Congo leader mulls possible successors in private meetings

Image courtesy of Wikimedia Commons

(Bloomberg) — Democratic Republic of Congo President Joseph Kabila is meeting members of his ruling coalition to discuss who will be its candidate in presidential elections this year, party and government officials said.

The central African nation is scheduled to hold parliamentary and presidential votes on Dec. 23 that have been delayed since 2016 by the electoral commission’s inability to organize them. While the constitution bars Kabila from seeking a third term, he’s yet to say whether he’ll be a candidate. Attempting to extend his 17-year rule risks destabilizing Africa’s biggest copper and cobalt producer, which hasn’t had a peaceful transfer of power since independence in 1960.

Kabila said his commitment to the constitution is “unequivocal,” but his persistent refusal to rule himself out of the next election is fueling fears among his opponents and the international community.

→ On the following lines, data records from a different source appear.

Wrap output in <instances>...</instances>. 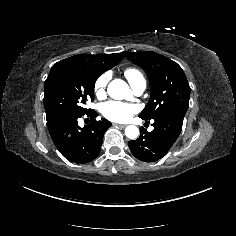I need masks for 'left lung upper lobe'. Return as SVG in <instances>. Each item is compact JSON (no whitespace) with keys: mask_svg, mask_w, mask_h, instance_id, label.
Wrapping results in <instances>:
<instances>
[{"mask_svg":"<svg viewBox=\"0 0 236 236\" xmlns=\"http://www.w3.org/2000/svg\"><path fill=\"white\" fill-rule=\"evenodd\" d=\"M124 54L131 62L141 66L148 75L151 96L139 114L140 118L150 120L176 109L187 111L190 86L182 68L176 62L153 51Z\"/></svg>","mask_w":236,"mask_h":236,"instance_id":"left-lung-upper-lobe-1","label":"left lung upper lobe"}]
</instances>
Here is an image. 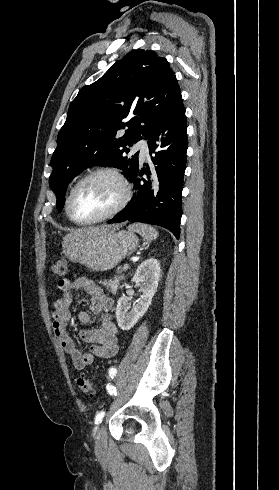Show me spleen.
Masks as SVG:
<instances>
[{
	"label": "spleen",
	"mask_w": 279,
	"mask_h": 490,
	"mask_svg": "<svg viewBox=\"0 0 279 490\" xmlns=\"http://www.w3.org/2000/svg\"><path fill=\"white\" fill-rule=\"evenodd\" d=\"M128 230H133V232H137L140 234L144 240H155L157 238V232L148 224H131L128 226Z\"/></svg>",
	"instance_id": "spleen-1"
}]
</instances>
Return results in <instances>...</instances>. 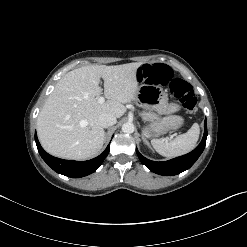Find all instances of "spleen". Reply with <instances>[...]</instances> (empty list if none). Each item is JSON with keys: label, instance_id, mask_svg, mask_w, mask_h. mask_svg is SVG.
<instances>
[{"label": "spleen", "instance_id": "1", "mask_svg": "<svg viewBox=\"0 0 247 247\" xmlns=\"http://www.w3.org/2000/svg\"><path fill=\"white\" fill-rule=\"evenodd\" d=\"M199 134V125L194 123L186 133L177 136L173 140L153 139L151 144L160 155L168 158L177 157L195 148Z\"/></svg>", "mask_w": 247, "mask_h": 247}]
</instances>
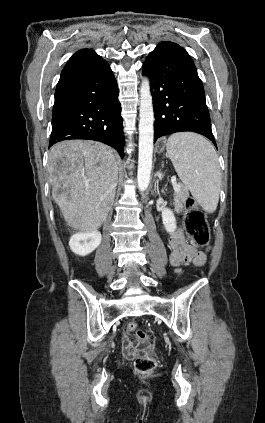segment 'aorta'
I'll list each match as a JSON object with an SVG mask.
<instances>
[{"label": "aorta", "instance_id": "aorta-1", "mask_svg": "<svg viewBox=\"0 0 265 423\" xmlns=\"http://www.w3.org/2000/svg\"><path fill=\"white\" fill-rule=\"evenodd\" d=\"M139 156L137 183L138 189L144 192L150 183L154 140V111L148 77H143L140 87L139 108Z\"/></svg>", "mask_w": 265, "mask_h": 423}]
</instances>
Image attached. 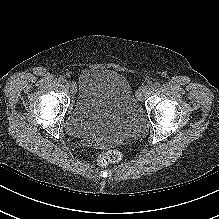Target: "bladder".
I'll list each match as a JSON object with an SVG mask.
<instances>
[{
	"label": "bladder",
	"mask_w": 219,
	"mask_h": 219,
	"mask_svg": "<svg viewBox=\"0 0 219 219\" xmlns=\"http://www.w3.org/2000/svg\"><path fill=\"white\" fill-rule=\"evenodd\" d=\"M75 92L73 107L65 117L71 135L111 145L145 132V112L122 74L84 70L75 82Z\"/></svg>",
	"instance_id": "31cf9c89"
}]
</instances>
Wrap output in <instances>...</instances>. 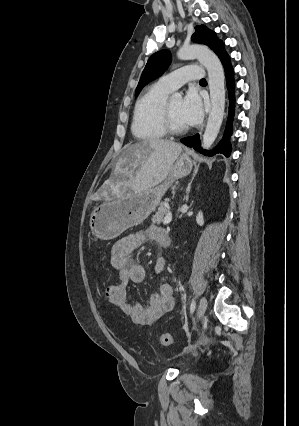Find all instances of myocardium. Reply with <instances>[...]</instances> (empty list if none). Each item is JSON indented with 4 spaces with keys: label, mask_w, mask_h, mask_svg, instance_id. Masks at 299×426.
<instances>
[{
    "label": "myocardium",
    "mask_w": 299,
    "mask_h": 426,
    "mask_svg": "<svg viewBox=\"0 0 299 426\" xmlns=\"http://www.w3.org/2000/svg\"><path fill=\"white\" fill-rule=\"evenodd\" d=\"M162 125L166 133L171 135H179L187 131V126H177L171 116L170 103L166 100L161 114Z\"/></svg>",
    "instance_id": "myocardium-1"
}]
</instances>
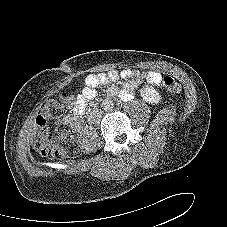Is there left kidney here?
<instances>
[{
	"label": "left kidney",
	"instance_id": "obj_1",
	"mask_svg": "<svg viewBox=\"0 0 227 227\" xmlns=\"http://www.w3.org/2000/svg\"><path fill=\"white\" fill-rule=\"evenodd\" d=\"M142 99L151 104H157L161 101V95L152 86L143 87L140 91Z\"/></svg>",
	"mask_w": 227,
	"mask_h": 227
}]
</instances>
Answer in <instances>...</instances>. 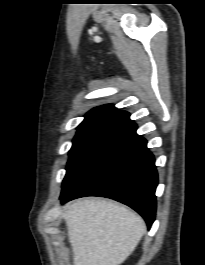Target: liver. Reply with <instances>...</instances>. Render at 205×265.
<instances>
[{
	"label": "liver",
	"mask_w": 205,
	"mask_h": 265,
	"mask_svg": "<svg viewBox=\"0 0 205 265\" xmlns=\"http://www.w3.org/2000/svg\"><path fill=\"white\" fill-rule=\"evenodd\" d=\"M63 218L74 265H120L146 233L138 214L112 201L77 200L66 205Z\"/></svg>",
	"instance_id": "obj_1"
}]
</instances>
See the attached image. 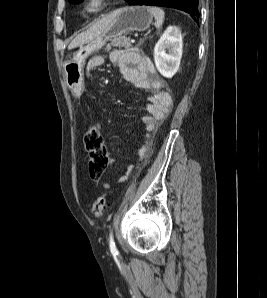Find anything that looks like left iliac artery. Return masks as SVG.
I'll use <instances>...</instances> for the list:
<instances>
[{"label": "left iliac artery", "instance_id": "obj_1", "mask_svg": "<svg viewBox=\"0 0 267 298\" xmlns=\"http://www.w3.org/2000/svg\"><path fill=\"white\" fill-rule=\"evenodd\" d=\"M109 247H110V251L113 255L118 254V250H117L115 242H114L113 232L112 231H110V234H109Z\"/></svg>", "mask_w": 267, "mask_h": 298}]
</instances>
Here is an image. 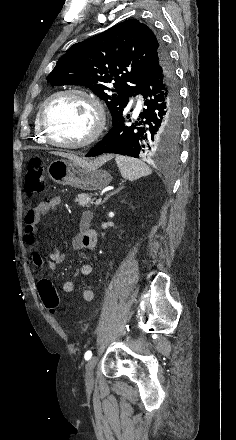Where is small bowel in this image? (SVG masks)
Instances as JSON below:
<instances>
[{
	"mask_svg": "<svg viewBox=\"0 0 236 440\" xmlns=\"http://www.w3.org/2000/svg\"><path fill=\"white\" fill-rule=\"evenodd\" d=\"M60 204V198L55 197L48 200L39 202L35 207L30 208L24 219V231L23 236L25 242L34 247L37 241V225L40 219L47 216L50 212L55 210ZM92 215L90 212L83 213L76 235L72 239V247L75 250L83 248L94 250L97 246L98 237L97 233L90 228ZM65 260L64 255L55 250L52 252L47 260L44 259L42 254L38 250H34L32 253V261L36 271L39 274H43L48 268L53 271L62 264ZM93 266L90 264H84L81 267V274L83 276H90L93 273ZM63 291L70 293L75 290L76 284L73 280H67L63 284ZM94 298V293L91 289H85L82 293V299L84 302H91Z\"/></svg>",
	"mask_w": 236,
	"mask_h": 440,
	"instance_id": "obj_1",
	"label": "small bowel"
}]
</instances>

Representatives of about a dozen groups that make up the Common Front for Congo, known as the FCC, were invited individually to Kabila’s farm outside the capital, Kinshasa, for consultations that are ongoing, the officials said Monday. Two said he asked each group to come back to him with a list of four preferred potential presidential candidates.

“We are in deliberation to think about the profile of the candidate,” said Ferdinand Kambere, the deputy permanent secretary of Kabila’s party, the People’s Party for Reconstruction and Democracy. The PPRD is expected to deliver its four names on Tuesday, Kambere said, without saying who it will nominate.

‘Unequivocal’ commitment

Kabila said July 19 his commitment to the constitution is “unequivocal,” but his persistent refusal to rule himself out of the next election is fueling fears among his opponents and the international community that he plans to change or reinterpret the rules. Several senior allies have said the president has the right to run in December, arguing a modification adopted in 2011 introduced a completely new constitution.

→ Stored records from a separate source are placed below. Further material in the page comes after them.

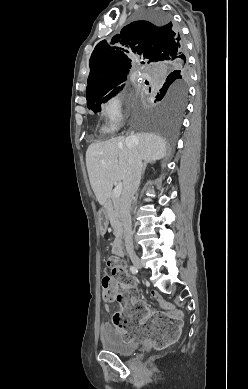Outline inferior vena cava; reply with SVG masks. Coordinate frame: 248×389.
<instances>
[{"label": "inferior vena cava", "instance_id": "1", "mask_svg": "<svg viewBox=\"0 0 248 389\" xmlns=\"http://www.w3.org/2000/svg\"><path fill=\"white\" fill-rule=\"evenodd\" d=\"M129 148V167L124 179V188L120 198V217L123 224V235L127 251H133L130 208L134 194L137 192L143 164L134 142L126 140Z\"/></svg>", "mask_w": 248, "mask_h": 389}]
</instances>
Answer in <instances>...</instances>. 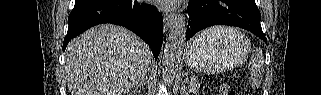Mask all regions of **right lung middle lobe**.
Returning a JSON list of instances; mask_svg holds the SVG:
<instances>
[{
	"mask_svg": "<svg viewBox=\"0 0 321 95\" xmlns=\"http://www.w3.org/2000/svg\"><path fill=\"white\" fill-rule=\"evenodd\" d=\"M93 1H100V0H76L75 4H81V3L93 2Z\"/></svg>",
	"mask_w": 321,
	"mask_h": 95,
	"instance_id": "obj_1",
	"label": "right lung middle lobe"
}]
</instances>
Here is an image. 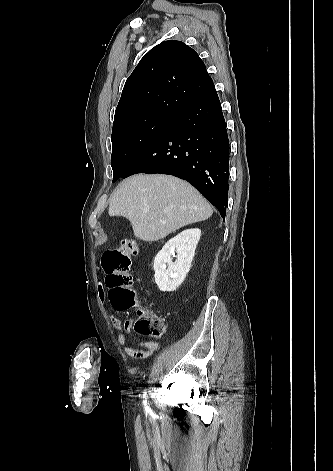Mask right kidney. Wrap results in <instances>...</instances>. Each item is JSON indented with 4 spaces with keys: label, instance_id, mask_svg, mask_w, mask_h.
Here are the masks:
<instances>
[{
    "label": "right kidney",
    "instance_id": "1",
    "mask_svg": "<svg viewBox=\"0 0 333 471\" xmlns=\"http://www.w3.org/2000/svg\"><path fill=\"white\" fill-rule=\"evenodd\" d=\"M201 236L198 228L187 229L170 239L154 259L155 282L160 291H175L190 270ZM176 252V260L171 256Z\"/></svg>",
    "mask_w": 333,
    "mask_h": 471
}]
</instances>
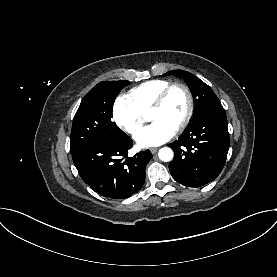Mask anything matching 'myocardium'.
Listing matches in <instances>:
<instances>
[{
    "instance_id": "1",
    "label": "myocardium",
    "mask_w": 277,
    "mask_h": 277,
    "mask_svg": "<svg viewBox=\"0 0 277 277\" xmlns=\"http://www.w3.org/2000/svg\"><path fill=\"white\" fill-rule=\"evenodd\" d=\"M176 88L182 89L185 92V94L187 96V101H188L186 114H185L183 120L176 127V130L180 131V130L184 129L189 124V122H190V120L193 116V113H194V97H193L191 89L186 84L181 83V82H175V83H172V84L168 85L158 95V97L153 102V104L151 105L149 110L154 111V110H158L161 107H163V105L167 101L170 93Z\"/></svg>"
}]
</instances>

Tryphon Kin-Kiey, a former minister of parliamentary affairs and senior FCC member, said his representatives met Kabila on July 28.

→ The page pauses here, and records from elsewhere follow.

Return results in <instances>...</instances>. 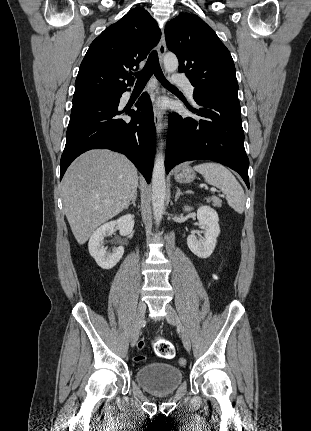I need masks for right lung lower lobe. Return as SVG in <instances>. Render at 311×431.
<instances>
[{
  "mask_svg": "<svg viewBox=\"0 0 311 431\" xmlns=\"http://www.w3.org/2000/svg\"><path fill=\"white\" fill-rule=\"evenodd\" d=\"M122 95V93H121ZM121 97V96H120ZM119 99H96L73 104L61 156L60 179L80 154L90 149H110L131 160L149 183L156 149L152 104L143 93L135 104L137 111H118ZM141 110V111H140ZM128 114L131 120H123Z\"/></svg>",
  "mask_w": 311,
  "mask_h": 431,
  "instance_id": "right-lung-lower-lobe-1",
  "label": "right lung lower lobe"
}]
</instances>
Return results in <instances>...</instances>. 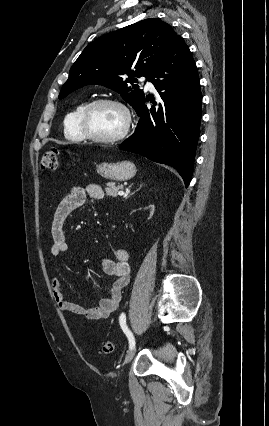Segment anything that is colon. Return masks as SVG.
Returning a JSON list of instances; mask_svg holds the SVG:
<instances>
[{
    "label": "colon",
    "mask_w": 269,
    "mask_h": 426,
    "mask_svg": "<svg viewBox=\"0 0 269 426\" xmlns=\"http://www.w3.org/2000/svg\"><path fill=\"white\" fill-rule=\"evenodd\" d=\"M59 151L55 148L46 150L40 158V166L45 171H55L58 167ZM114 350V343L106 341L101 346V353L110 354Z\"/></svg>",
    "instance_id": "colon-1"
}]
</instances>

“Lots of groups will name him among the four names,” Kin-Kiey said. “Some groups give four names; others give only one name, the name of Kabila.” Kin-Kiey wasn’t present at the meeting because he was abroad but was fully briefed on what took place.

Kabila’s deputy chief-of-staff, Jean-Pierre Kambila, said Kabila didn’t request specific names of potential FCC candidates. Instead, “he asked them to reflect on the criteria” that should apply to choosing a candidate, according to Kambila.

Congo Communications Minister Lambert Mende said he was at the president’s farm on Monday and his group had not at that point been asked to prepare a list of names.

Registration for presidential candidates opened last week and the final day to file applications with the country’s electoral commission is Aug. 8.

“The candidate will emerge naturally,” Kambila said. “There are still eight days.”

Two prominent opposition politicians – Jean-Pierre Bemba and Moise Katumbi – intend to return to Congo in the coming days to register as presidential candidates.

Opinion poll

Bemba, acquitted in June of war crimes’ convictions at the International Criminal Court, is due to arrive back in Kinshasa on Aug. 1. Katumbi, in self-imposed exile since May 2016, plans to fly to Lubumbashi, his home region in southeastern Congo, two days later.

Both men may find their presidential bids obstructed. Kabila’s coalition said last week that a second ICC conviction for witness tampering should exclude Bemba from being a candidate. Katumbi was convicted in absentia for illegally selling a property and is subject to several other legal investigations, which he says are politically motivated. He could face arrest if he returns to Congo.

A poll released Tuesday by New York University’s Congo Research Group found that Katumbi and Felix Tshisekedi, head of Congo’s largest opposition party, would score best in an election — both securing 19 percent of the vote. Bemba would come third with 17 percent, while only 9 percent of voters would choose Kabila, according to the survey.